7月2日に行った実証調査は、まずは「初めてでも楽しめる!ガイド付きボートレース体験ツアー」が観光コンテンツと成立するかの見極めをするために在日台湾人の方を対象として行ったものです。FIT(個人旅行客)が予約し参加することを想定しましたので、定期運航される無料送迎バスに乗って集合するところからすべて、先々のツアー商品としてのプログラムを意識して行いました。

主に使用した場所は、ひな壇状になったガラス張りでレースコースが望める屋内の観覧席(今は使用していない旧ロイヤルシート)でしたが、参加者はその場所に案内された瞬間に大きな歓声を上げていました。その環境の良さに驚いたようです。その後水面で展開される練習や本番レースを観ながら、ボートレースの基礎情知識を学んでもらいました。

その後ホワイトボードを使用して私が予想のやり方まで丁寧にレクチャーしましたが、こちらもびっくりするような鋭い質問もあり思わず指南にも力が入ってしまうほどでした。

いよいよ投票、お金を賭けます。最初は大胆に予想して気持ちよく賭けてもらうために1人1000円ずつ配布したのですが、そこで的中する人が続出しました。以降は自分たちのお金で賭けてもらいましたが、みんなでワイワイおしゃべりしながらゲーム感覚で楽しむ姿を見て、タビナカのボートレース体験に手ごたえを感じました。

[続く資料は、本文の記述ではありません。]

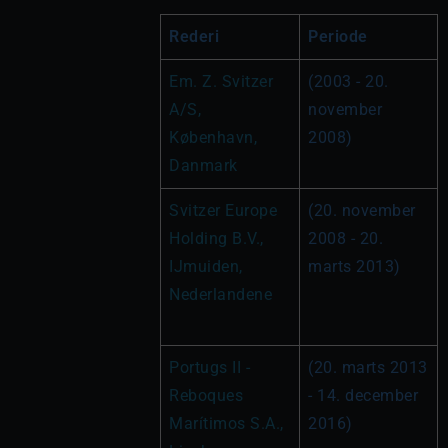
Rederi
Periode
Em. Z. Svitzer 
(2003 - 20. 
A/S, 
november 
København, 
2008)
Danmark
Svitzer Europe 
(20. november 
Holding B.V., 
2008 - 20. 
IJmuiden, 
marts 2013)
Nederlandene
Portugs II - 
(20. marts 2013 
Reboques 
- 14. december 
Marítimos S.A., 
2016)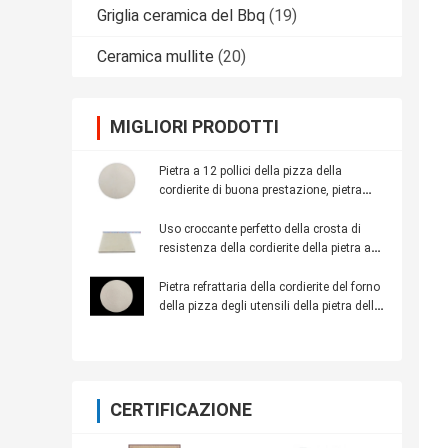
Griglia ceramica del Bbq
(19)
Ceramica mullite
(20)
MIGLIORI PRODOTTI
Pietra a 12 pollici della pizza della
cordierite di buona prestazione, pietra
refrattaria ad alta densità di cottura
Uso croccante perfetto della crosta di
resistenza della cordierite della pietra ad
alta temperatura rotonda della pizza
Pietra refrattaria della cordierite del forno
della pizza degli utensili della pietra della
pizza della cucina di cottura
CERTIFICAZIONE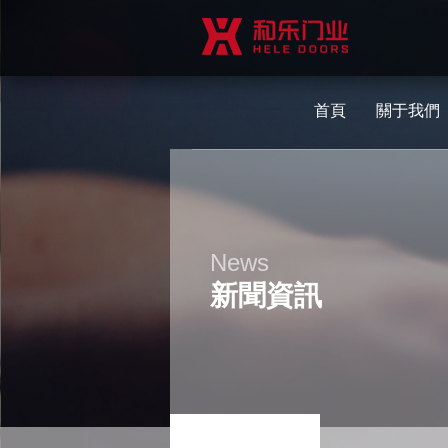
首頁
關于我們
News
新聞資訊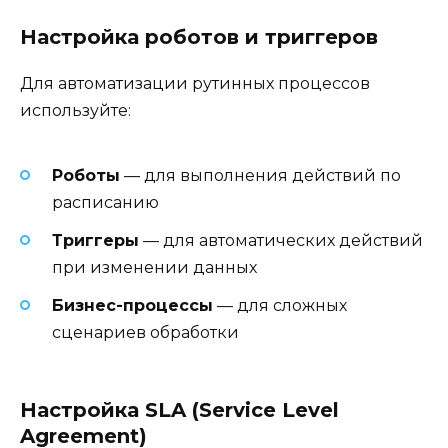
Настройка роботов и триггеров
Для автоматизации рутинных процессов
используйте:
Роботы
— для выполнения действий по
расписанию
Триггеры
— для автоматических действий
при изменении данных
Бизнес-процессы
— для сложных
сценариев обработки
Настройка SLA (Service Level
Agreement)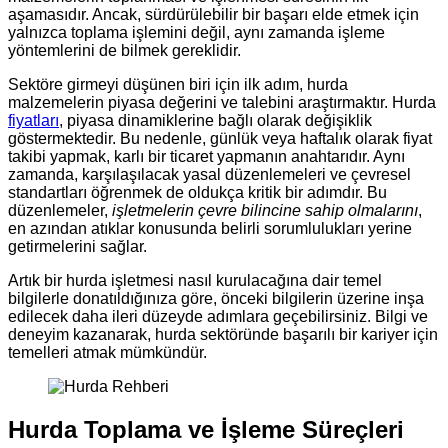
aşamasıdır. Ancak, sürdürülebilir bir başarı elde etmek için
yalnızca toplama işlemini değil, aynı zamanda işleme
yöntemlerini de bilmek gereklidir.
Sektöre girmeyi düşünen biri için ilk adım, hurda
malzemelerin piyasa değerini ve talebini araştırmaktır. Hurda
fiyatları
, piyasa dinamiklerine bağlı olarak değişiklik
göstermektedir. Bu nedenle, günlük veya haftalık olarak fiyat
takibi yapmak, karlı bir ticaret yapmanın anahtarıdır. Aynı
zamanda, karşılaşılacak yasal düzenlemeleri ve çevresel
standartları öğrenmek de oldukça kritik bir adımdır. Bu
düzenlemeler,
işletmelerin çevre bilincine sahip olmalarını
,
en azından atıklar konusunda belirli sorumlulukları yerine
getirmelerini sağlar.
Artık bir hurda işletmesi nasıl kurulacağına dair temel
bilgilerle donatıldığınıza göre, önceki bilgilerin üzerine inşa
edilecek daha ileri düzeyde adımlara geçebilirsiniz. Bilgi ve
deneyim kazanarak, hurda sektöründe başarılı bir kariyer için
temelleri atmak mümkündür.
Hurda Toplama ve İşleme Süreçleri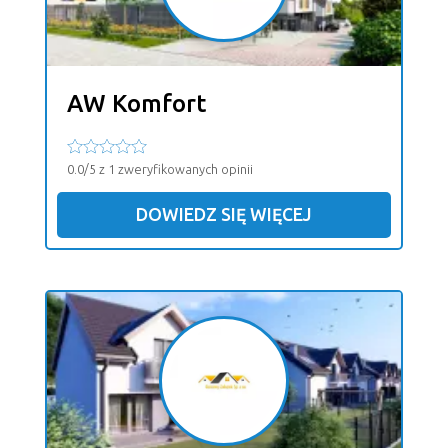
AW Komfort
0.0/5 z 1 zweryfikowanych opinii
DOWIEDZ SIĘ WIĘCEJ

終了後は主催者(ボートレース平和島)を交えての座談会を行い、意見や感想をアンケートを書いてもらいました。参加者全員が「とても楽しかった」という感想であったことに加え、台湾人に流行るヒントなども考えてくれるなど、彼らがすっかりボートレースアンバサダーのような立ち位置にいることをうれしく思いました。

     

以上の結果ツアー商品造成の目途は立ちましたが、今後はそのプロモーションや受入環境整備も必要になってきます。先は長いのですが、日本の新たな人気アクティビティとしてボートレースが確立するまでずっとサポートしていこうと思います。